:: Supplied data

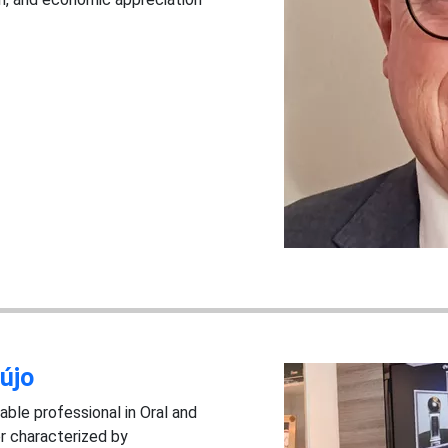
újo
able professional in Oral and
er characterized by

::::

### Task description
The lines to quote run from the one containing "able professional in Oral and" through the final line of the material above; please give them exactly, both ends included, and nothing else.

### Response area
able professional in Oral and
er characterized by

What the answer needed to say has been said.